Sure! I'll be glad to get to it eventually. That's going to be part of my Fluid Mechanics series that I'm planning to start in the winter break or so. Right now I have a couple of requests for my ODE videos already and some other videos that I'm planning to do myself, but I will definitely get to it!

My sincerest apologies, Mr. McCloud. If it's any consolation, I'll have you know that I always chose you over your buddy Falco when playing Smash Bros (yes, it took me 2 months to come up with that response).

@Prince Douglas It's pretty obvious that no one will give a shit, please go to somewhere like Reddit where people of your intellectual capacity can exist in an ignorant bliss.

Hi Ibrahim, Thank you for the feedback! As for Frank White's book, I'm not entirely familiar with it and I don't know if you're referring to what I read just now (2nd edition page 85-86), but here's what I believe is going on: 1) When he starts nondimensionalizing Navier-Stokes (the momentum equation which I've done here), he considers 'high-speed gas flow', in which gravity is negligible, so he neglects the gravity term. Fast-moving gases don't have their flow profiles influenced much by gravity, which is why it's neglected. 2) For 'low-speed flow', gravity isn't neglected, but is made part of another dimensionless number called the Grashof number. That's just another dimensionless number that contains a thermal expansivity coefficient as well. Hope that helps! If you have any more questions, feel free to ask!

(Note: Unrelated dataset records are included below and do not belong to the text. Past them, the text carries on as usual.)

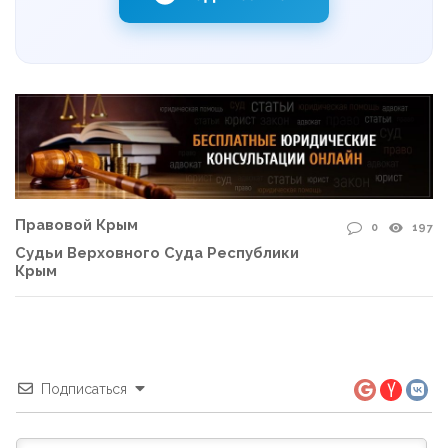
Правовой Крым
0
197
Судьи Верховного Суда Республики
Крым
Подписаться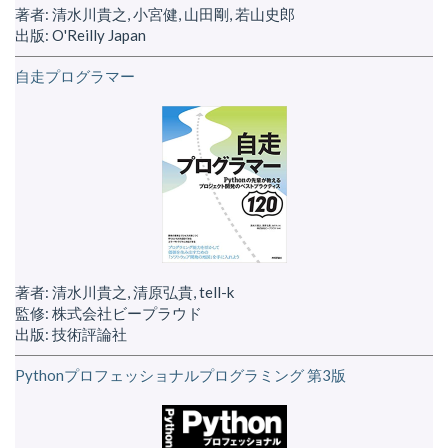
著者: 清水川貴之, 小宮健, 山田剛, 若山史郎
出版: O'Reilly Japan
自走プログラマー
著者: 清水川貴之, 清原弘貴, tell-k
監修: 株式会社ビープラウド
出版: 技術評論社
Pythonプロフェッショナルプログラミング 第3版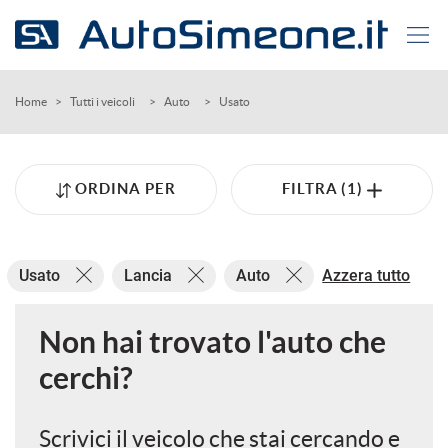
Le
tue
preferenze
di
HOME
Home
>
Tutti i veicoli
>
Auto
>
Usato
consenso
Il
AUTO USATE
seguente
ORDINA PER
FILTRA (1)
pannello
SERVIZI
ti
consente
di
AZIENDA
Usato
Lancia
Auto
Azzera tutto
esprimere
le
tue
CONTATTI
Non hai trovato l'auto che
preferenze
di
cerchi?
consenso
CONTATTI
alle
tecnologie
Scrivici il veicolo che stai cercando e
di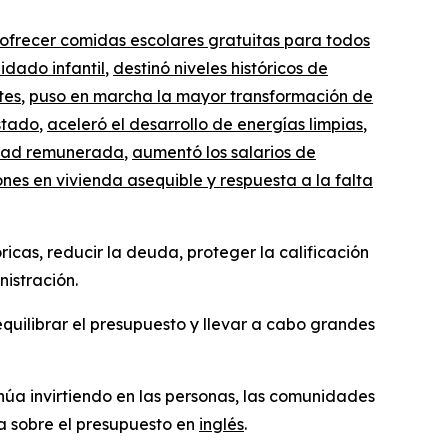
 ofrecer comidas escolares gratuitas para todos
idado infantil
,
destin
ó
niveles históricos de
tes
,
puso en marcha la mayor transformación de
estado
,
aceleró el desarrollo de energías limpias
,
edad remunerada
,
aumentó los salarios de
lones en vivienda asequible y respuesta a la falta
icas, reducir la deuda, proteger la calificación
nistración.
quilibrar el presupuesto y llevar a cabo grandes
inúa invirtiendo en las personas, las comunidades
a sobre el presupuesto en
inglés
.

ok im stupid, i just realised u set ts=Ls/us, thanks anyhow, best explanation ive come across so far

Glad I could help!

Karniadakis Microfluidics textbook is the way to go

I'm not sure which compressible N-S equation you're referring to. Can you post a link?

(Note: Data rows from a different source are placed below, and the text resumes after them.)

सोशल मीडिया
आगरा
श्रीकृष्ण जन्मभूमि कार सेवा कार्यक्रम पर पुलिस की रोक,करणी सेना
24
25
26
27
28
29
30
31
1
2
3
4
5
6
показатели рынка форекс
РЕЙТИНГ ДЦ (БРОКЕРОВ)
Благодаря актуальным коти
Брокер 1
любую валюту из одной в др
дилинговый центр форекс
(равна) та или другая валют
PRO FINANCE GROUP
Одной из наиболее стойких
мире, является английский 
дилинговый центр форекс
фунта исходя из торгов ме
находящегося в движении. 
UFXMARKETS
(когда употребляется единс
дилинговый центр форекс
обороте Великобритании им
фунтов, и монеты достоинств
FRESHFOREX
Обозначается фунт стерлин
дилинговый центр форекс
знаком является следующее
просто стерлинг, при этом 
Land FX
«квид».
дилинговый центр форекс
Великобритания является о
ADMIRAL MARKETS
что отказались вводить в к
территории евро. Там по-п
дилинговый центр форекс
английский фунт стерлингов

Hi Ilyas, Thank you for the kind feedback! The scaling parameters are just there to get rid of the dimensions and make the quantities dimensionless. For instance, 'ts' is the scaling parameter for time, and so it divides out the time dimension from the dimensional time to make it a dimensionLESS time. Professor Khan

Hi Prof, what is the use though? You can still solve a problem using the normal Stokes' equations no?

You can, but as I mention in this video: kzbin.info/www/bejne/fJKVaZycdpx7b9E Nondimensionalization helps simplify your equations and reduce the number of parameters. This makes the system easier to analyze and it also makes your writing/notation less complicated.

Density is just a parameter; not a variable that's being differentiated (e.g. v) or being differentiated with respect to (x,y,z,t). So there's no point in non-dimensionalizing it, since it's supposed to be part of the dimensionless constants (e.g. Reynold's number).

Wow that was fast! My test is in 3 hours. Thank you so much.

No problem, glad I could help!